Michael RechtshaffenRead Full Review →
Variety90

It’s a poignant buddy movie that’s sincere in all the right places, but knows better than to take itself too seriously.

Peter DebrugeRead Full Review →
The Verge90

Where the original film poked fun at games, this time, the subject of critique is the company’s own legacy. And it’s a smarter, more entertaining film for it.

Bryan BishopRead Full Review →
The Globe and Mail (Toronto)38

It’s a stew so thick with brand loyalty that you just might choke on all the intellectual property and consequential commerce.

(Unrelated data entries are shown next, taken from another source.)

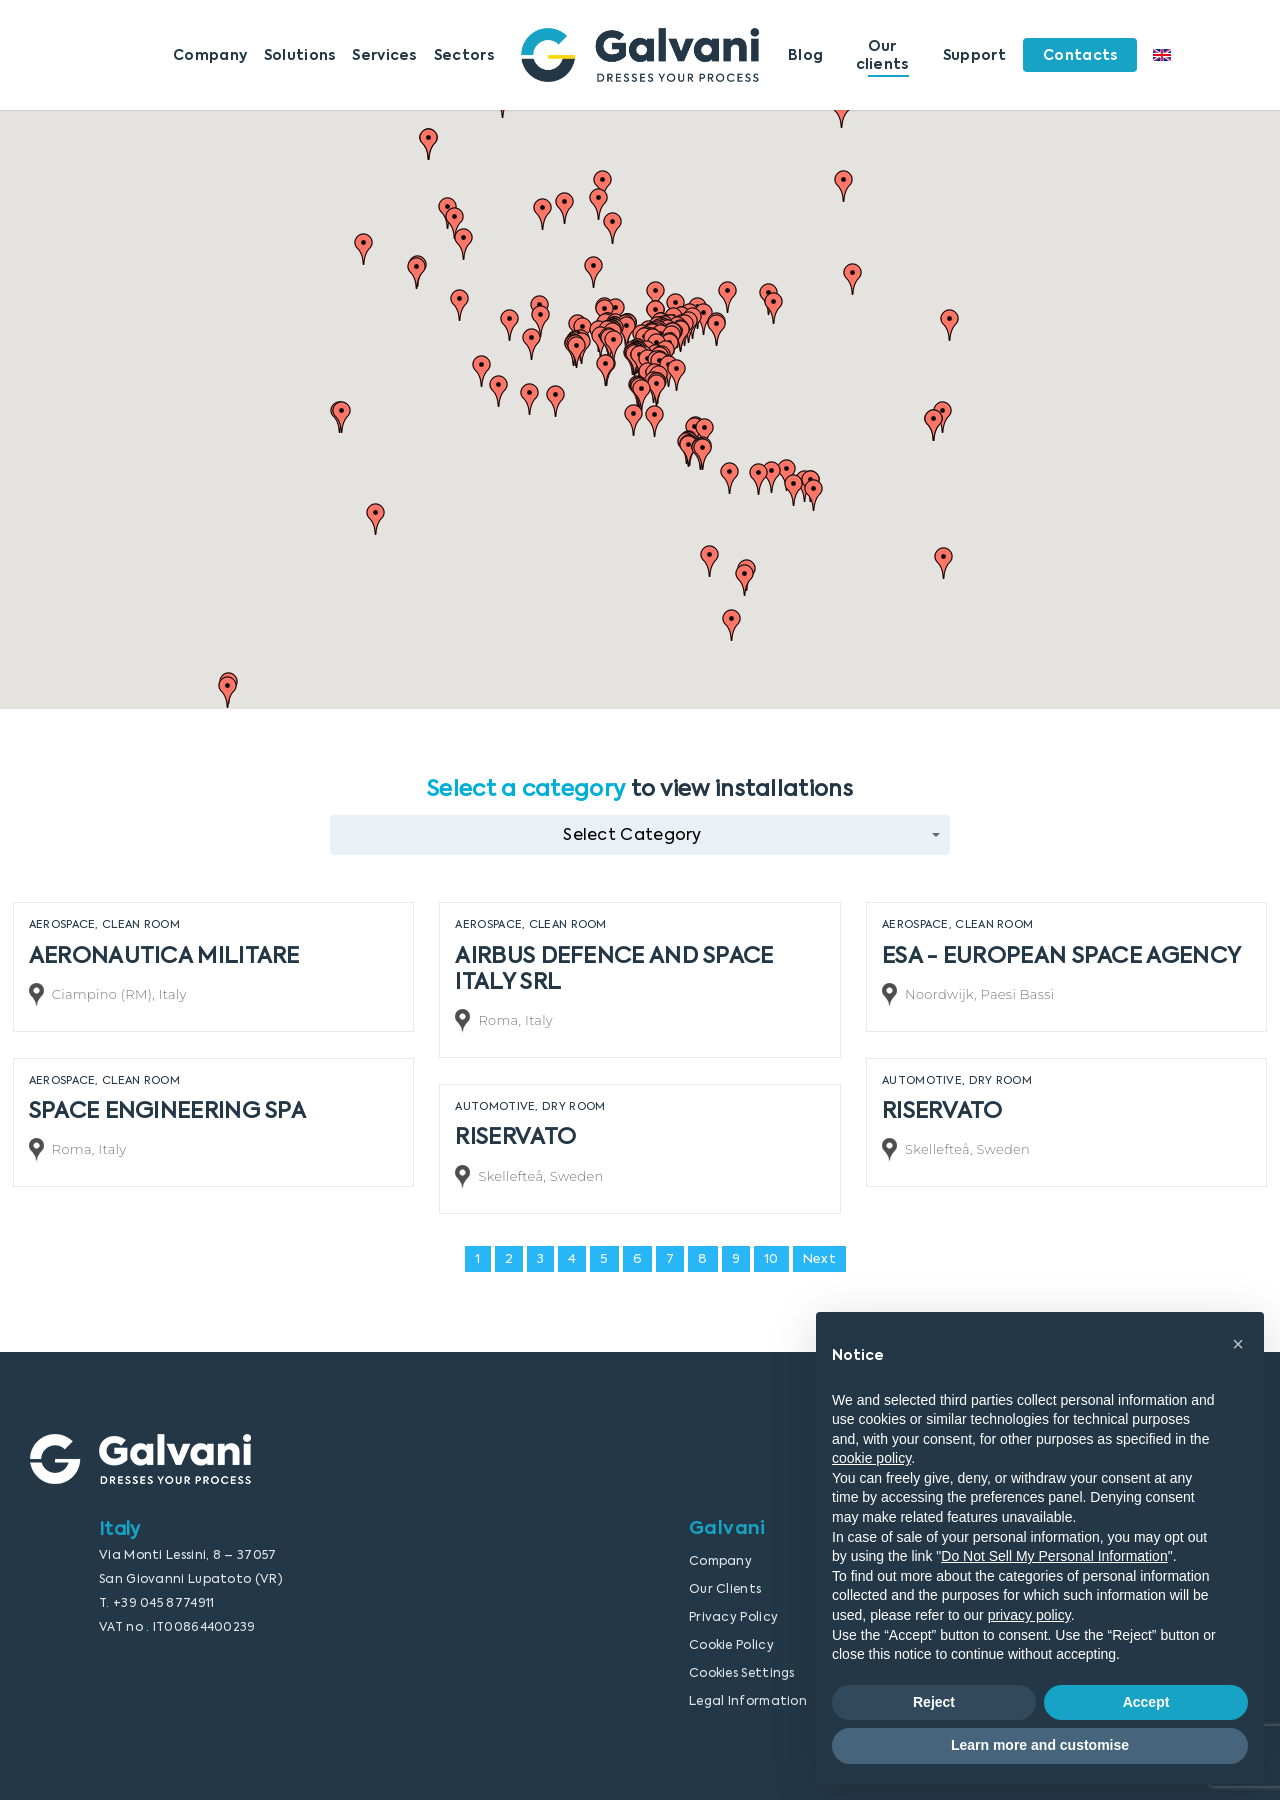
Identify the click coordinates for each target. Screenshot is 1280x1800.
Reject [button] (934, 1702)
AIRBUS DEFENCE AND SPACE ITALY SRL (614, 968)
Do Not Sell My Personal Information (1054, 1556)
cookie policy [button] (871, 1458)
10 (771, 1258)
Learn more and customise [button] (1040, 1745)
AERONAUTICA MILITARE (164, 955)
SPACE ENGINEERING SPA (167, 1110)
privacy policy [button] (1029, 1615)
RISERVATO (942, 1110)
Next (819, 1258)
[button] (376, 519)
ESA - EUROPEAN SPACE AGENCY (1061, 955)
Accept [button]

Barry HertzRead Full Review →

Consciousness Markers

🎭
Representation Casting75

The princess ensemble scene deliberately features diverse voice casting including Anika Noni Rose and includes contemporary Disney characters like Moana, signaling intentional representation. Taraji P. Henson voices the powerful entrepreneur Yesss.

🏳️‍🌈
LGBTQ+ Themes0

No meaningful LGBTQ+ themes or representation are present in the film. The focus remains on heterosexual relationships and friendships.

👑
Feminist Agenda68

Vanellope is an active protagonist who asserts her autonomy and rejects Ralph's possessiveness. The princess scene deconstructs traditional princess tropes and emphasizes female agency and self-determination.

Racial Consciousness55

While the film features diverse voice casting and includes characters from diverse backgrounds, it does not engage in explicit racial consciousness or commentary. Representation exists but without thematic depth.

🌱
Climate Crusade5

Climate change and environmental consciousness are entirely absent from the film's concerns. The narrative focuses on internet culture and personal relationships.

💰
Eat the Rich45

The film satirizes internet culture, brand extension, and algorithmic capitalism, but does so from within a corporate product that profits from these systems. Critique exists but remains superficial and complicit.

💗
Body Positivity20

While characters of various sizes appear, there is no explicit body positivity messaging or thematic engagement with body image issues.

🧠
Neurodivergence0

No meaningful representation of or commentary on neurodivergence appears in the film.

📖
Revisionist History25

The princess scene engages in gentle revisionism by recontextualizing classic Disney narratives within a modern framework, but this is more meta-commentary than historical revision.

📢
Lecture Energy35

The film incorporates some preachy moments about friendship, change, and toxic masculinity, but these lessons emerge organically from narrative rather than through heavy-handed exposition.